● **DATASET RECORDS**:
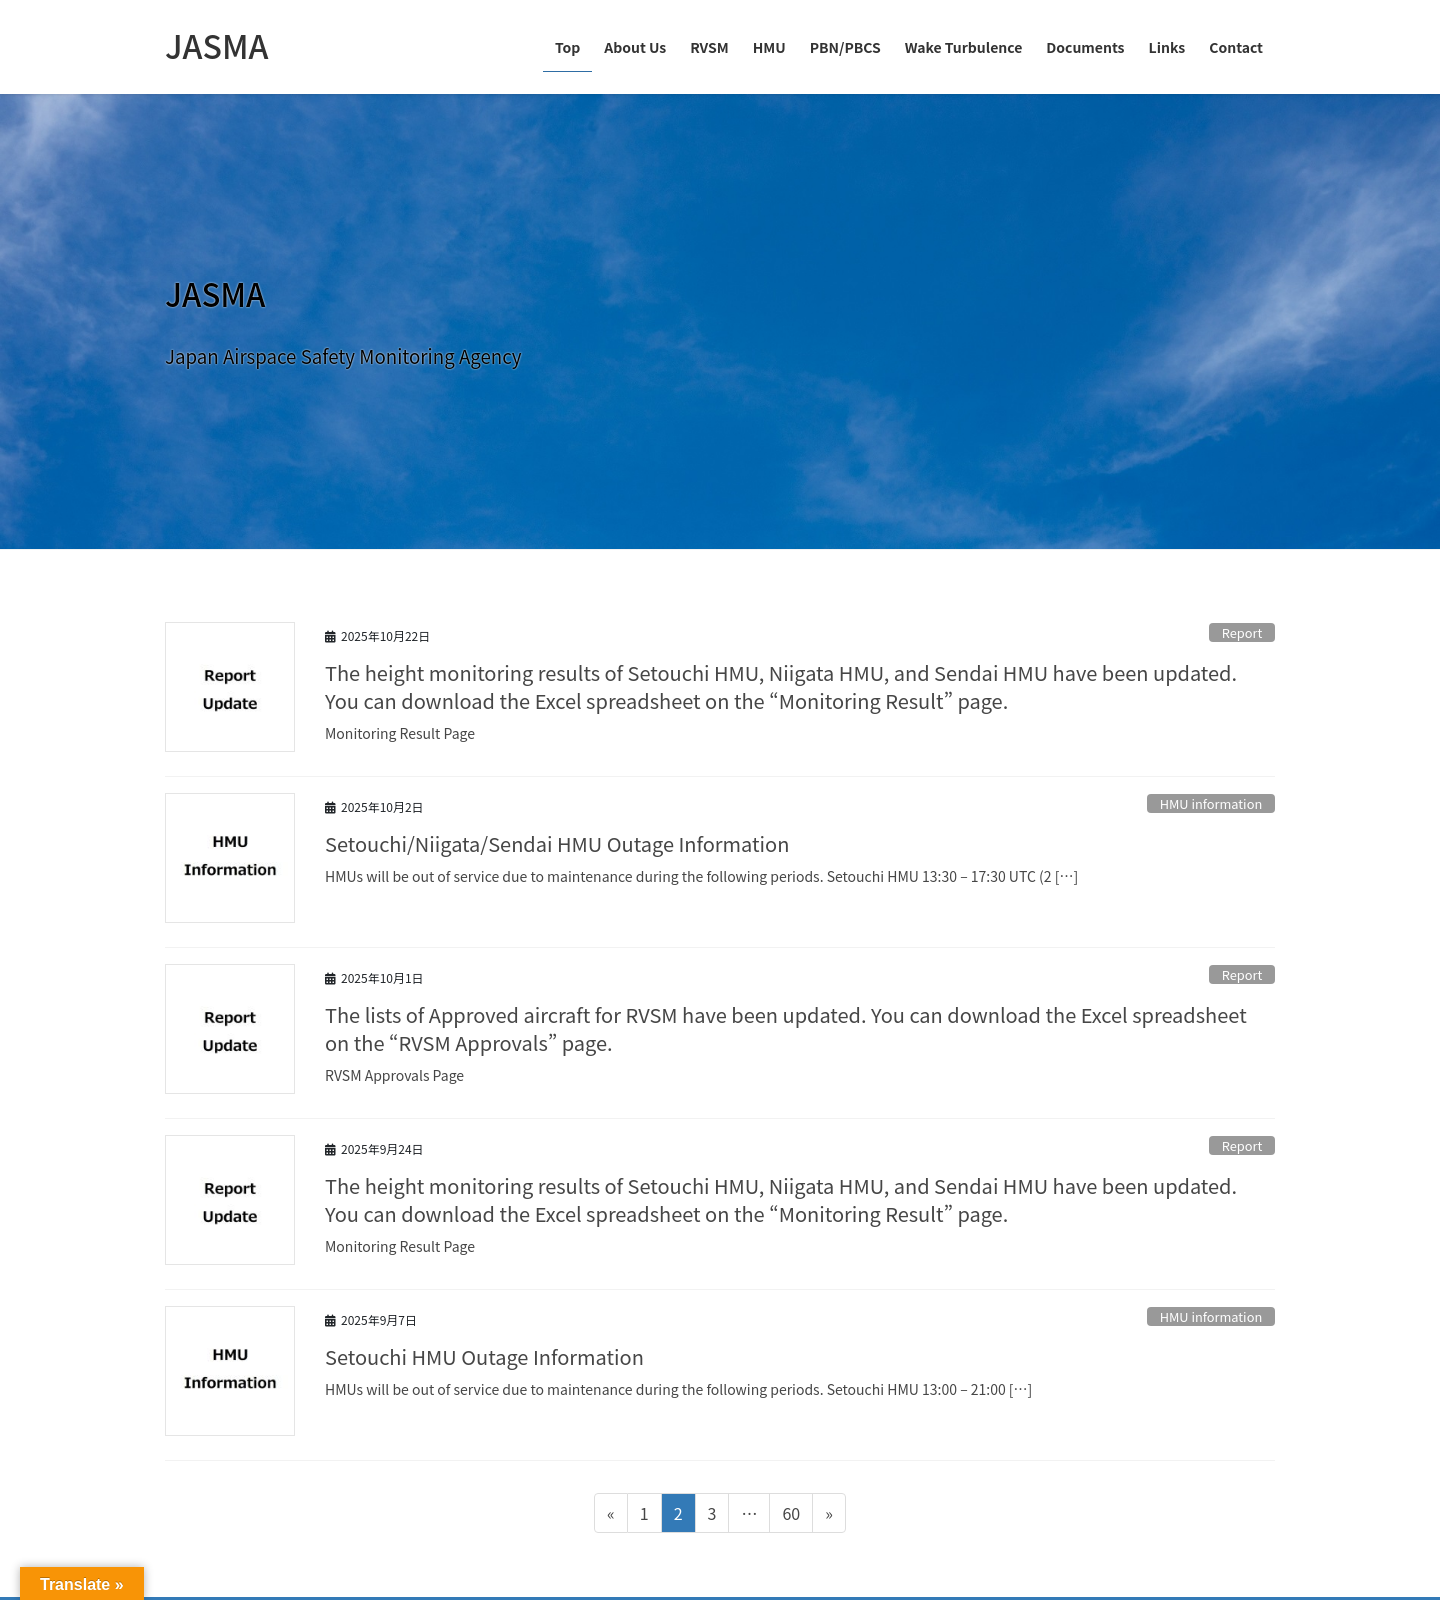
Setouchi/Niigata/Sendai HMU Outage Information (557, 843)
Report (1242, 632)
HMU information (1211, 803)
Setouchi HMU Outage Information (484, 1356)
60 (790, 1516)
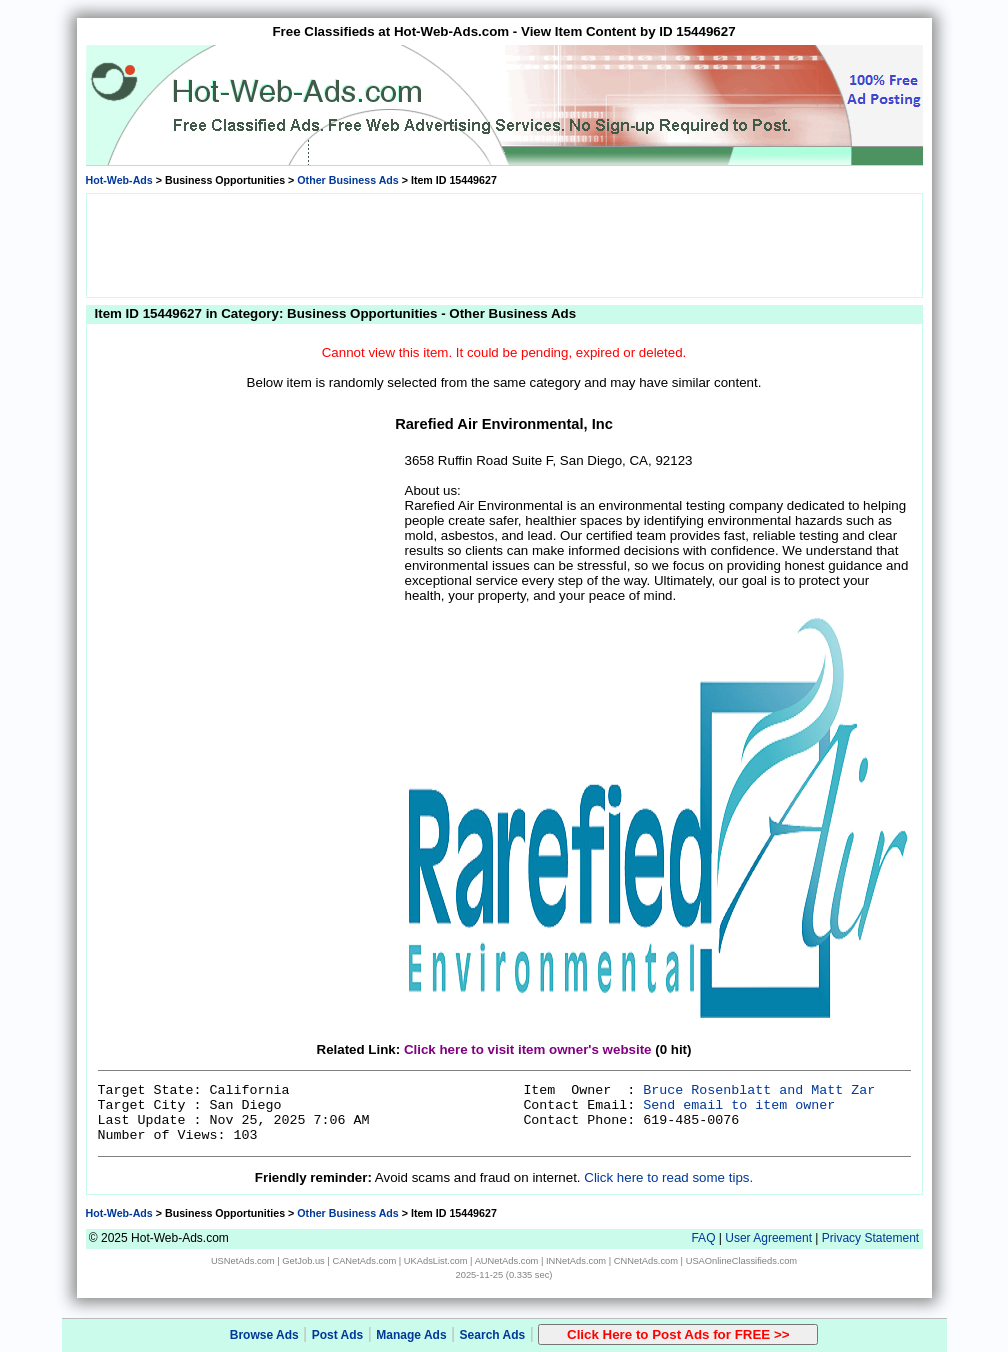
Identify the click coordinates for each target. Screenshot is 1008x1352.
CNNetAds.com (646, 1261)
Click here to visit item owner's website (528, 1049)
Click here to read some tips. (668, 1177)
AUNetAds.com (507, 1261)
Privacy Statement (870, 1238)
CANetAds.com (364, 1261)
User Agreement (768, 1238)
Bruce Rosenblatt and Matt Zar (759, 1090)
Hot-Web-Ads (119, 180)
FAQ (703, 1238)
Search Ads (493, 1335)
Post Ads (338, 1335)
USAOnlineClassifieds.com (741, 1261)
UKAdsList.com (436, 1261)
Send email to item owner (739, 1105)
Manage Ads (411, 1335)
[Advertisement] (504, 244)
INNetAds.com (576, 1261)
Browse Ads (264, 1335)
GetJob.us (303, 1261)
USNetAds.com (243, 1261)
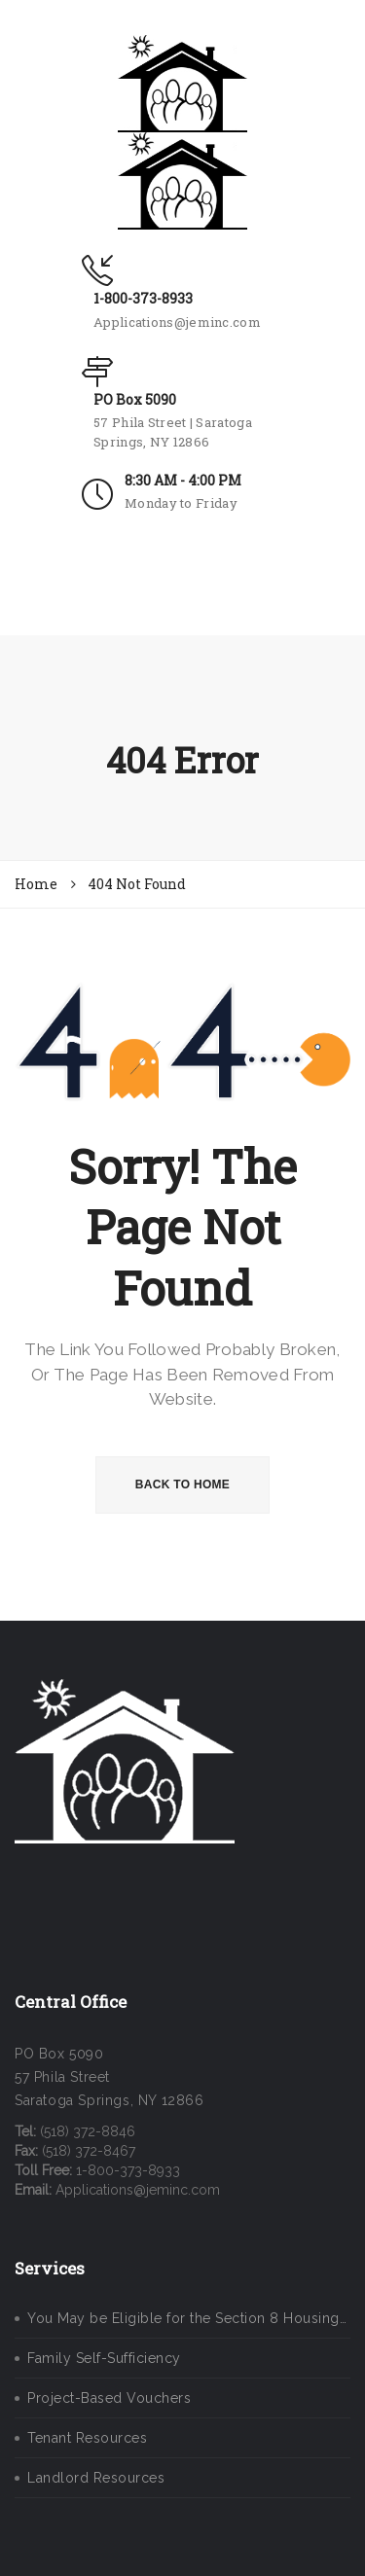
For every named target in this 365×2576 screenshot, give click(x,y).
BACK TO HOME (182, 1484)
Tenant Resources (87, 2438)
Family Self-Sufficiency (104, 2358)
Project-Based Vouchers (109, 2398)
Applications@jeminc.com (177, 322)
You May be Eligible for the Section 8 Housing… (187, 2318)
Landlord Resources (95, 2478)
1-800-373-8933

● **WHAT NEEDS TO BE DONE**: Leaving out the pictures, please transcribe exactly the lines from the one that holds "CANetAds.com (364, 1261)" through the last line of the entries above, both included.

● **COMPLETED TASK**:
CANetAds.com (364, 1261)
User Agreement (768, 1238)
Bruce Rosenblatt and Matt Zar (759, 1090)
Hot-Web-Ads (119, 180)
FAQ (703, 1238)
Search Ads (493, 1335)
Post Ads (338, 1335)
USAOnlineClassifieds.com (741, 1261)
UKAdsList.com (436, 1261)
Send email to item owner (739, 1105)
Manage Ads (411, 1335)
[Advertisement] (504, 244)
INNetAds.com (576, 1261)
Browse Ads (264, 1335)
GetJob.us (303, 1261)
USNetAds.com (243, 1261)
For every named target in this 365×2576 screenshot, give click(x,y).
BACK TO HOME (182, 1484)
Tenant Resources (87, 2438)
Family Self-Sufficiency (104, 2358)
Project-Based Vouchers (109, 2398)
Applications@jeminc.com (177, 322)
You May be Eligible for the Section 8 Housing… (187, 2318)
Landlord Resources (95, 2478)
1-800-373-8933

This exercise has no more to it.